When the string "text" occurs in a line of the records, show that line.

↓

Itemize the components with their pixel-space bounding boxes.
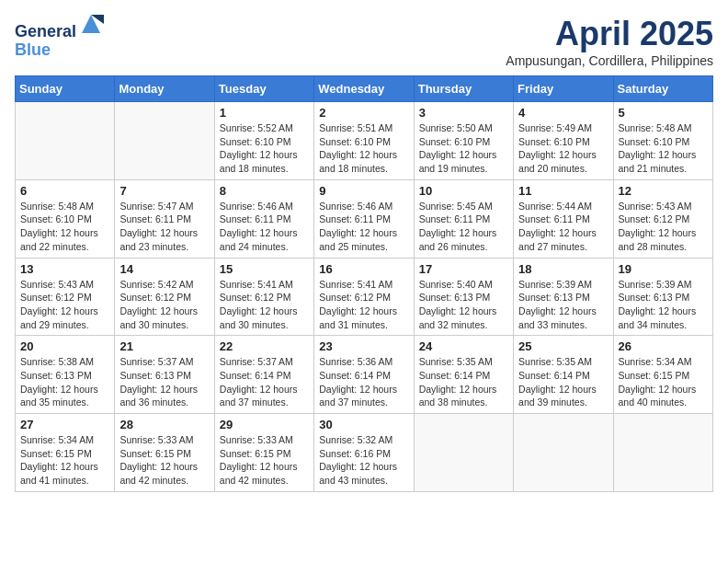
calendar-cell — [115, 102, 214, 180]
day-number: 6 — [20, 184, 109, 198]
day-info: Sunrise: 5:50 AM Sunset: 6:10 PM Dayligh… — [419, 121, 508, 176]
calendar-header-thursday: Thursday — [414, 76, 513, 102]
calendar-cell: 4Sunrise: 5:49 AM Sunset: 6:10 PM Daylig… — [514, 102, 613, 180]
day-info: Sunrise: 5:44 AM Sunset: 6:11 PM Dayligh… — [518, 200, 608, 254]
day-info: Sunrise: 5:48 AM Sunset: 6:10 PM Dayligh… — [619, 121, 708, 176]
title-area: April 2025 Ampusungan, Cordillera, Phili… — [506, 15, 713, 68]
calendar-cell: 8Sunrise: 5:46 AM Sunset: 6:11 PM Daylig… — [214, 179, 313, 258]
calendar-cell: 11Sunrise: 5:44 AM Sunset: 6:11 PM Dayli… — [514, 179, 613, 258]
calendar-cell: 13Sunrise: 5:43 AM Sunset: 6:12 PM Dayli… — [16, 258, 115, 336]
day-number: 23 — [319, 339, 408, 353]
calendar-header-row: SundayMondayTuesdayWednesdayThursdayFrid… — [16, 76, 713, 102]
day-number: 3 — [419, 106, 508, 120]
day-info: Sunrise: 5:33 AM Sunset: 6:15 PM Dayligh… — [220, 433, 309, 488]
day-number: 9 — [319, 184, 408, 198]
calendar-header-monday: Monday — [115, 76, 214, 102]
calendar-cell — [514, 414, 613, 492]
day-info: Sunrise: 5:46 AM Sunset: 6:11 PM Dayligh… — [319, 200, 408, 254]
calendar-week-row: 13Sunrise: 5:43 AM Sunset: 6:12 PM Dayli… — [16, 258, 713, 336]
calendar-cell — [613, 414, 712, 492]
day-info: Sunrise: 5:38 AM Sunset: 6:13 PM Dayligh… — [20, 355, 109, 409]
calendar-cell: 27Sunrise: 5:34 AM Sunset: 6:15 PM Dayli… — [16, 414, 115, 492]
day-info: Sunrise: 5:33 AM Sunset: 6:15 PM Dayligh… — [119, 433, 209, 488]
day-info: Sunrise: 5:51 AM Sunset: 6:10 PM Dayligh… — [319, 121, 408, 176]
calendar-header-friday: Friday — [514, 76, 613, 102]
day-info: Sunrise: 5:34 AM Sunset: 6:15 PM Dayligh… — [20, 433, 109, 488]
calendar-header-sunday: Sunday — [16, 76, 115, 102]
day-number: 29 — [220, 418, 309, 431]
calendar-cell: 3Sunrise: 5:50 AM Sunset: 6:10 PM Daylig… — [414, 102, 513, 180]
day-info: Sunrise: 5:46 AM Sunset: 6:11 PM Dayligh… — [220, 200, 309, 254]
day-number: 20 — [20, 339, 109, 353]
day-number: 7 — [119, 184, 209, 198]
day-number: 4 — [518, 106, 608, 120]
day-info: Sunrise: 5:32 AM Sunset: 6:16 PM Dayligh… — [319, 433, 408, 488]
day-info: Sunrise: 5:45 AM Sunset: 6:11 PM Dayligh… — [419, 200, 508, 254]
day-number: 26 — [619, 339, 708, 353]
page-header: General Blue April 2025 Ampusungan, Cord… — [15, 15, 713, 68]
calendar-cell: 29Sunrise: 5:33 AM Sunset: 6:15 PM Dayli… — [214, 414, 313, 492]
day-number: 25 — [518, 339, 608, 353]
calendar-cell: 22Sunrise: 5:37 AM Sunset: 6:14 PM Dayli… — [214, 336, 313, 414]
day-number: 2 — [319, 106, 408, 120]
logo-text: General — [15, 15, 104, 41]
day-number: 19 — [619, 262, 708, 276]
day-number: 17 — [419, 262, 508, 276]
location: Ampusungan, Cordillera, Philippines — [506, 53, 713, 68]
calendar-cell: 6Sunrise: 5:48 AM Sunset: 6:10 PM Daylig… — [16, 179, 115, 258]
calendar-cell: 2Sunrise: 5:51 AM Sunset: 6:10 PM Daylig… — [314, 102, 414, 180]
day-info: Sunrise: 5:39 AM Sunset: 6:13 PM Dayligh… — [518, 278, 608, 332]
calendar-body: 1Sunrise: 5:52 AM Sunset: 6:10 PM Daylig… — [16, 102, 713, 492]
calendar-cell: 9Sunrise: 5:46 AM Sunset: 6:11 PM Daylig… — [314, 179, 414, 258]
calendar-cell: 17Sunrise: 5:40 AM Sunset: 6:13 PM Dayli… — [414, 258, 513, 336]
day-info: Sunrise: 5:36 AM Sunset: 6:14 PM Dayligh… — [319, 355, 408, 409]
calendar-week-row: 20Sunrise: 5:38 AM Sunset: 6:13 PM Dayli… — [16, 336, 713, 414]
day-number: 12 — [619, 184, 708, 198]
day-info: Sunrise: 5:48 AM Sunset: 6:10 PM Dayligh… — [20, 200, 109, 254]
day-number: 18 — [518, 262, 608, 276]
calendar-cell: 1Sunrise: 5:52 AM Sunset: 6:10 PM Daylig… — [214, 102, 313, 180]
calendar-cell: 14Sunrise: 5:42 AM Sunset: 6:12 PM Dayli… — [115, 258, 214, 336]
day-info: Sunrise: 5:34 AM Sunset: 6:15 PM Dayligh… — [619, 355, 708, 409]
calendar-cell — [414, 414, 513, 492]
day-info: Sunrise: 5:47 AM Sunset: 6:11 PM Dayligh… — [119, 200, 209, 254]
logo-text-blue: Blue — [15, 41, 104, 60]
day-number: 1 — [220, 106, 309, 120]
day-info: Sunrise: 5:52 AM Sunset: 6:10 PM Dayligh… — [220, 121, 309, 176]
calendar-cell: 10Sunrise: 5:45 AM Sunset: 6:11 PM Dayli… — [414, 179, 513, 258]
calendar-cell: 5Sunrise: 5:48 AM Sunset: 6:10 PM Daylig… — [613, 102, 712, 180]
day-info: Sunrise: 5:42 AM Sunset: 6:12 PM Dayligh… — [119, 278, 209, 332]
calendar-header-saturday: Saturday — [613, 76, 712, 102]
day-number: 13 — [20, 262, 109, 276]
calendar-cell: 21Sunrise: 5:37 AM Sunset: 6:13 PM Dayli… — [115, 336, 214, 414]
calendar-cell: 20Sunrise: 5:38 AM Sunset: 6:13 PM Dayli… — [16, 336, 115, 414]
day-info: Sunrise: 5:37 AM Sunset: 6:14 PM Dayligh… — [220, 355, 309, 409]
day-number: 16 — [319, 262, 408, 276]
day-number: 27 — [20, 418, 109, 431]
day-number: 15 — [220, 262, 309, 276]
calendar-table: SundayMondayTuesdayWednesdayThursdayFrid… — [15, 75, 713, 492]
day-number: 8 — [220, 184, 309, 198]
day-info: Sunrise: 5:41 AM Sunset: 6:12 PM Dayligh… — [319, 278, 408, 332]
calendar-cell: 23Sunrise: 5:36 AM Sunset: 6:14 PM Dayli… — [314, 336, 414, 414]
calendar-cell: 28Sunrise: 5:33 AM Sunset: 6:15 PM Dayli… — [115, 414, 214, 492]
day-info: Sunrise: 5:39 AM Sunset: 6:13 PM Dayligh… — [619, 278, 708, 332]
calendar-cell: 15Sunrise: 5:41 AM Sunset: 6:12 PM Dayli… — [214, 258, 313, 336]
calendar-header-wednesday: Wednesday — [314, 76, 414, 102]
day-info: Sunrise: 5:43 AM Sunset: 6:12 PM Dayligh… — [619, 200, 708, 254]
calendar-cell: 12Sunrise: 5:43 AM Sunset: 6:12 PM Dayli… — [613, 179, 712, 258]
calendar-cell: 7Sunrise: 5:47 AM Sunset: 6:11 PM Daylig… — [115, 179, 214, 258]
day-info: Sunrise: 5:41 AM Sunset: 6:12 PM Dayligh… — [220, 278, 309, 332]
day-info: Sunrise: 5:35 AM Sunset: 6:14 PM Dayligh… — [518, 355, 608, 409]
day-number: 10 — [419, 184, 508, 198]
calendar-cell: 26Sunrise: 5:34 AM Sunset: 6:15 PM Dayli… — [613, 336, 712, 414]
calendar-cell: 24Sunrise: 5:35 AM Sunset: 6:14 PM Dayli… — [414, 336, 513, 414]
calendar-cell: 30Sunrise: 5:32 AM Sunset: 6:16 PM Dayli… — [314, 414, 414, 492]
day-number: 22 — [220, 339, 309, 353]
day-info: Sunrise: 5:40 AM Sunset: 6:13 PM Dayligh… — [419, 278, 508, 332]
day-number: 21 — [119, 339, 209, 353]
calendar-cell: 18Sunrise: 5:39 AM Sunset: 6:13 PM Dayli… — [514, 258, 613, 336]
day-number: 30 — [319, 418, 408, 431]
day-number: 14 — [119, 262, 209, 276]
calendar-week-row: 6Sunrise: 5:48 AM Sunset: 6:10 PM Daylig… — [16, 179, 713, 258]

↑

● **RESULT**
logo-text: General — [15, 15, 104, 41]
logo-text-blue: Blue — [15, 41, 104, 60]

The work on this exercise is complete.